Van Arles richting Santiago de Compostela
Via Tolosana van Montesquiou naar Marciac
Via Tolosana van Montesquiou naar Marciac
Dinsdag 23 juli 2019 – 23,2 km
Dag 29: 608,4 – 631,6 km
Weerzien van de Franse pelgrim uit Lille |
Heet
Na de hete dag, avond en
nacht van gisteren gaan we vandaag de etappe van het dorpje Montesquiou naar
Marciac lopen, over een afstand van 23,2 kilometer. Deze dag begint voor ons al
weer met een tamelijk warme ochtendtemperatuur van boven de 20 graden Celsius,
en de temperatuur loopt vandaag op tot in elk geval 38 graden Celsius (gemeten
rond 15:00 uur in Marciac). Het is dus weliswaar twee graden koeler dan
gisteren, maar ook deze temperatuur maakt dat het wandelen vandaag weer een
ware uitdaging is.
Vertrek vanuit Montesquiou
We staan om 6:00 uur op. Met
onze auto rijden Durkje en ik om 7:00 uur vanaf camping Municipal du Lac in Marciac
naar het grote stadsplein van Marciac. We parkeren de auto buiten het centrum
op een stadsringweg, omdat men in het stadscentrum druk aan het werk is om het
beroemde jaarlijkse jazz-festival voor te bereiden op diverse plaatsen binnen
en buiten het stadscentrum.
De taxichauffeur die ons had
gevraagd om niet om 7.30 uur, maar al om 7:20 uur klaar te staan, arriveert om
7:25 uur.

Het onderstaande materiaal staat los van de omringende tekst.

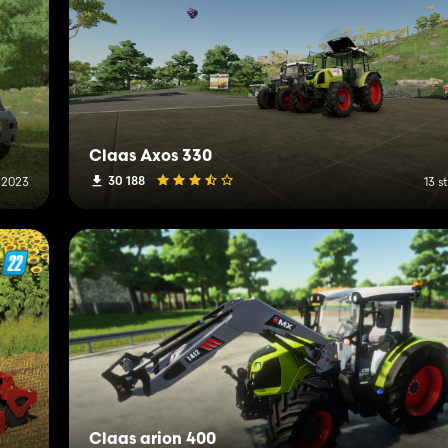
Claas Axos 330
30 188
 2023
13 s
Claas arion 400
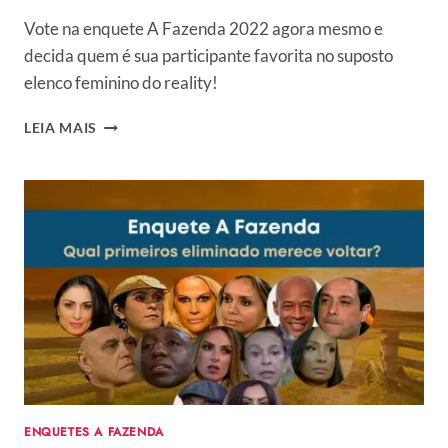
Vote na enquete A Fazenda 2022 agora mesmo e
decida quem é sua participante favorita no suposto
elenco feminino do reality!
ENQUETE
LEIA MAIS
A
FAZENDA
2022:
QUEM
É
SUA
PARTICIPANTE
FAVORITA
DO
SUPOSTO
ELENCO
FEMININO?
ENQUETES A FAZENDA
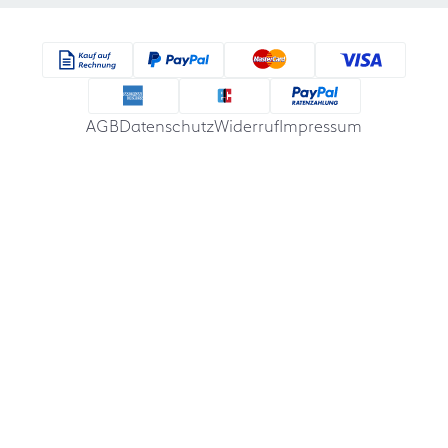
AGB
Datenschutz
Widerruf
Impressum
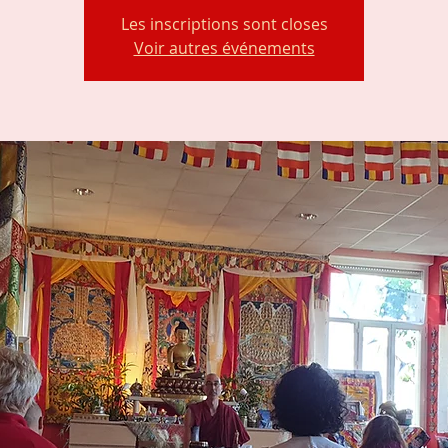
Les inscriptions sont closes
Voir autres événements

We stappen direct in deze taxibus, die ook is aangepast voor
rolstoelvervoer. De taxi-ondernemer, die in de regio zo’n tien auto’s en bussen
heeft rondrijden, rijdt ons vlot over de slingerende weggetjes door het mooie
heuvellandschap naar Montesquiou, dat zijn thuisbasis is. We zijn dus mooi op
tijd – nog vóór 8:00 uur – in Montesquiou, dus kunnen lekker vroeg van start in
de nog betrekkelijk koele aanvangstemperatuur.

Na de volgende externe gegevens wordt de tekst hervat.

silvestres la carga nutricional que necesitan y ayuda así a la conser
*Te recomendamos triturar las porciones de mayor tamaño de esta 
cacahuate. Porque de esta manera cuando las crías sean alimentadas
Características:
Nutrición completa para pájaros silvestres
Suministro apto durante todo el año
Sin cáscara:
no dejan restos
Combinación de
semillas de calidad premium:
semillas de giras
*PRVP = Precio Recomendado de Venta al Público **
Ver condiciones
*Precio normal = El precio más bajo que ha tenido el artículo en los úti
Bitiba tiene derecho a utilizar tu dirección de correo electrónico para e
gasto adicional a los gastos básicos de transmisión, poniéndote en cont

Vanaf het dorpsplein lopen we
om de kerk heen, en genieten dan boven op de oude stadsmuur van het prachtige
uitzicht over de streek die we vandaag gaan doorkruisen.
Montesquiou is een middeleeuws
stadje, met smalle straatjes en prachtige plekjes.

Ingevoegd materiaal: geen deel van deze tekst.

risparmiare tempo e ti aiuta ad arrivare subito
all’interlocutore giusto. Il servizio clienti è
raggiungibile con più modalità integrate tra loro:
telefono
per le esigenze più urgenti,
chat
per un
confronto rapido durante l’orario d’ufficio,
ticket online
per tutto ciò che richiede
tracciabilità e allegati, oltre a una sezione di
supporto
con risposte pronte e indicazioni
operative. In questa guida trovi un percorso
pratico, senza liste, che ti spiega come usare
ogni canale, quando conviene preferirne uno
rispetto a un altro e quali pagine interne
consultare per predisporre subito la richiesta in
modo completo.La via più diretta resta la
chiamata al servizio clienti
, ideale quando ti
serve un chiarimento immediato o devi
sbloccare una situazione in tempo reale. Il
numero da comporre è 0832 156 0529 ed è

Door het rivierdal van L’Osse
Het stadje verlaten we door
het oude poortgebouw, dat momenteel in de restauratiesteigers staat. We lopen
naar beneden langs de oude burchtmuur en verlaten de bebouwde kom van
Montesquiou. Op een lager gelegen terrein komen we langs de openbare wasplaats
van Montesquiou, die afwatert op de rivier L’Osse, die iets lager achter de
wasplaats stroomt.
Daarna volgt een prachtig pad
door het rivierdal van L’Osse. Hier kun je volop genieten van de kleuren en de
geuren en de stilte van de vroege ochtend langs de oever van de rivier.
Ter hoogte van Larouquette
draaien we af naar het westen, om dan eerst het riviertje via een brug over te
steken bij de Moulin, die er geheel verlaten bij ligt.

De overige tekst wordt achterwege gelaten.